Records from a collection:
********************

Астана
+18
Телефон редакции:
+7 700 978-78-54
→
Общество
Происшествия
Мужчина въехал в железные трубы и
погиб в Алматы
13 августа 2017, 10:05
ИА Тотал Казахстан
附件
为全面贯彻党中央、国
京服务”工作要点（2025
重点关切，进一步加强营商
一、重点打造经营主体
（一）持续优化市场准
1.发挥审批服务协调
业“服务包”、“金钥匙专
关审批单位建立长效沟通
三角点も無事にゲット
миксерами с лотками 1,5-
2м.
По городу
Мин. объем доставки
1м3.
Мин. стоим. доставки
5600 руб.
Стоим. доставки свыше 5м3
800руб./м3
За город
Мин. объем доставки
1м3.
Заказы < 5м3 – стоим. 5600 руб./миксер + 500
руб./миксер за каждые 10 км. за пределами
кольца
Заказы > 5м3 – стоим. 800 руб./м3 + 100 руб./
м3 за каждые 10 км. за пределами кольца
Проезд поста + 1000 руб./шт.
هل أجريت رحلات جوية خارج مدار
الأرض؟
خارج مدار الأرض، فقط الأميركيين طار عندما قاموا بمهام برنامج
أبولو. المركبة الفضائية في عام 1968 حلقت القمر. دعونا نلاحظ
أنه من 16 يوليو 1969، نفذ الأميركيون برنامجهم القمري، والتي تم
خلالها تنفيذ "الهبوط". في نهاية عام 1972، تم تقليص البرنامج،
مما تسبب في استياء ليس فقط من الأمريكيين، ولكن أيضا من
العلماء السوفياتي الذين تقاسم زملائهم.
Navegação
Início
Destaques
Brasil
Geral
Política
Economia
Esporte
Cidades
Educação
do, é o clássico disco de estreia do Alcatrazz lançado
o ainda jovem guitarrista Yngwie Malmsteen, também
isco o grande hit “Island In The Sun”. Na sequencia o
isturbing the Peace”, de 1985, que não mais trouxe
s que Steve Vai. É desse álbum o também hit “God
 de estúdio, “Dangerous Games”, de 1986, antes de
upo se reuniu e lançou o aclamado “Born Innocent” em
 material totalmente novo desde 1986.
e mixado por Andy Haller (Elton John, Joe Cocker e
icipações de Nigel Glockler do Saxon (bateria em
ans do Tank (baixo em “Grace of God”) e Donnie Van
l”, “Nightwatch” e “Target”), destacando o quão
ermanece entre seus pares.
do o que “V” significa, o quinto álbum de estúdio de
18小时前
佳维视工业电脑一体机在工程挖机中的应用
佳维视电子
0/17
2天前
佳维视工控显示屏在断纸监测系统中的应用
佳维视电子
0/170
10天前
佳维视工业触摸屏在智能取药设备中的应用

********************

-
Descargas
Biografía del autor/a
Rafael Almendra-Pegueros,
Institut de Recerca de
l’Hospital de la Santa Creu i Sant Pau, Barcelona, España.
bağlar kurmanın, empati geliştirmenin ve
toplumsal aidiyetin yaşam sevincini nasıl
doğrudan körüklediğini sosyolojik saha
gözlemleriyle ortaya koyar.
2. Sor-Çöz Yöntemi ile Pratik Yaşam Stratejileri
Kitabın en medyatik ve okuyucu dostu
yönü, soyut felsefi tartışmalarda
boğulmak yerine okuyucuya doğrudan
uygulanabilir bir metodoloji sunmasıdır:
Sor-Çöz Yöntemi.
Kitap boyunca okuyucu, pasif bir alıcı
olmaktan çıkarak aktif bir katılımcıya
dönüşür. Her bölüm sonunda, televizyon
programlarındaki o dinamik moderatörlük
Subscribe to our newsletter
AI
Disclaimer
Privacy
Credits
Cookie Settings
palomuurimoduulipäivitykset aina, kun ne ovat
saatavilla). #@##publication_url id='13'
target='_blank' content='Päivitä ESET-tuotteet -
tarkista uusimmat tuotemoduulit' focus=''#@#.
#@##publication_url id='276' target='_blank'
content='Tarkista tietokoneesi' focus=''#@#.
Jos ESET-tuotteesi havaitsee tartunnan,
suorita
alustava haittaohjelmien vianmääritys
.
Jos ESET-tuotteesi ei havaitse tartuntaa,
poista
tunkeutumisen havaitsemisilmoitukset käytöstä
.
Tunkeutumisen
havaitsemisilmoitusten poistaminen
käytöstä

********************

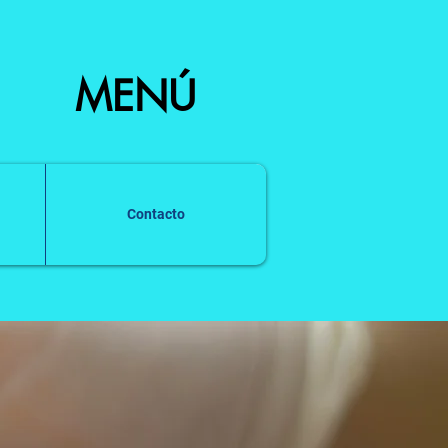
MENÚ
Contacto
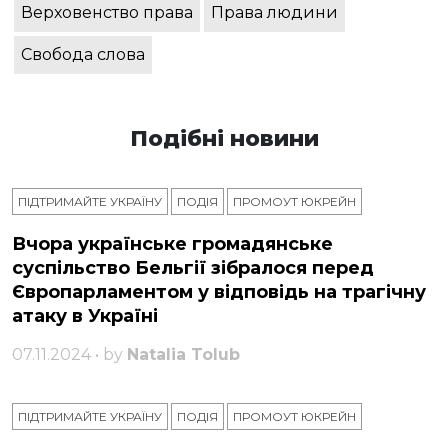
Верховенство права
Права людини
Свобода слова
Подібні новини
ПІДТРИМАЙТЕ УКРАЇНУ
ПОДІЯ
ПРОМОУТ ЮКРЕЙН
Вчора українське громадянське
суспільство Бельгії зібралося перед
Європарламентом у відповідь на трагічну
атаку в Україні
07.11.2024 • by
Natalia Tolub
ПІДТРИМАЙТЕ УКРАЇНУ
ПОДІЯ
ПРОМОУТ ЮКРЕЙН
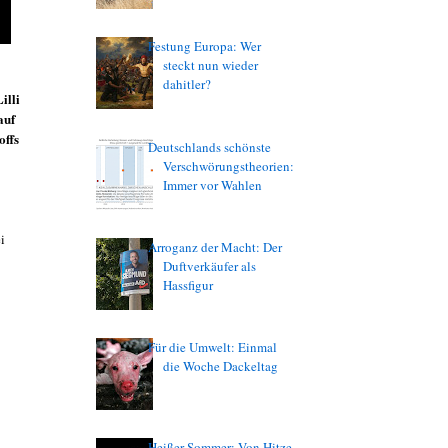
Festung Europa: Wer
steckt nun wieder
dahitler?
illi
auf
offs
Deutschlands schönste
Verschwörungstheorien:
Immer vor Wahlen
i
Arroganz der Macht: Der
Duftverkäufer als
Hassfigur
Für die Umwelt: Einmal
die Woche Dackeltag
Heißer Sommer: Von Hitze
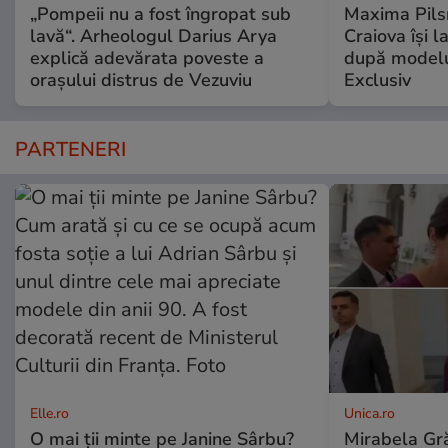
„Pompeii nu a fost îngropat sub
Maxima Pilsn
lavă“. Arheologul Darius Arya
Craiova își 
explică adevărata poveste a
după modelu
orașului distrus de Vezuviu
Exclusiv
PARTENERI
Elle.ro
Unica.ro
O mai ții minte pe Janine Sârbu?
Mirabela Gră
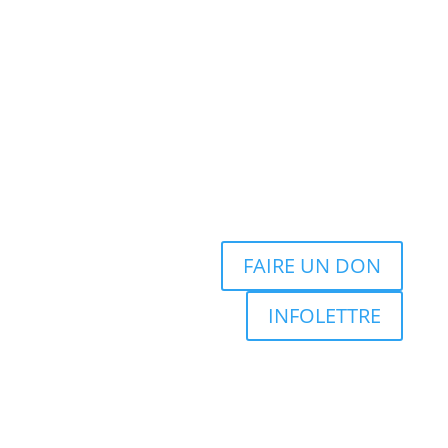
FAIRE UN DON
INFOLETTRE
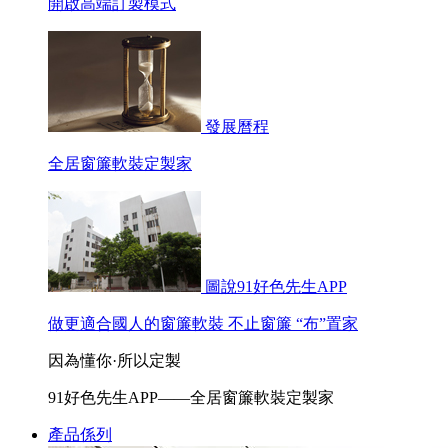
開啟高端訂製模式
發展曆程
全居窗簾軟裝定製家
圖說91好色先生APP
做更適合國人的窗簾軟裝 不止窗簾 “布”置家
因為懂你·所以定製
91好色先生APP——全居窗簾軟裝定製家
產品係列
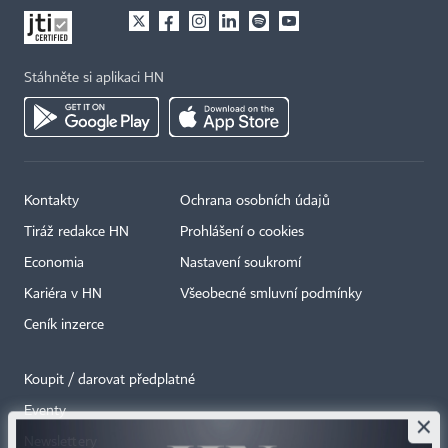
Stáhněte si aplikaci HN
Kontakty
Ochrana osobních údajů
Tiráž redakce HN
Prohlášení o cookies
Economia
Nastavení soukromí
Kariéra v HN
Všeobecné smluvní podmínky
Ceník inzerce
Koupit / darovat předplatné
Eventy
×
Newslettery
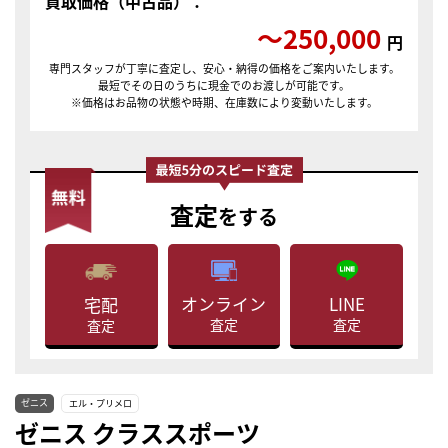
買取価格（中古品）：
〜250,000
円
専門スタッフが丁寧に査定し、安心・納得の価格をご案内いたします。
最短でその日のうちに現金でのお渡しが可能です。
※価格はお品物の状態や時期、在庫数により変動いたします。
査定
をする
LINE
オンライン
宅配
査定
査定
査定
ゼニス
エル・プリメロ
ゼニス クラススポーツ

********************

Work to complete: The required output is the stretch of entries above from the line containing "Происшествия" through the line containing "Мин. стоим. доставки", reproduced exactly.

Answer to the problem:
Происшествия
Мужчина въехал в железные трубы и
погиб в Алматы
13 августа 2017, 10:05
ИА Тотал Казахстан
附件
为全面贯彻党中央、国
京服务”工作要点（2025
重点关切，进一步加强营商
一、重点打造经营主体
（一）持续优化市场准
1.发挥审批服务协调
业“服务包”、“金钥匙专
关审批单位建立长效沟通
三角点も無事にゲット
миксерами с лотками 1,5-
2м.
По городу
Мин. объем доставки
1м3.
Мин. стоим. доставки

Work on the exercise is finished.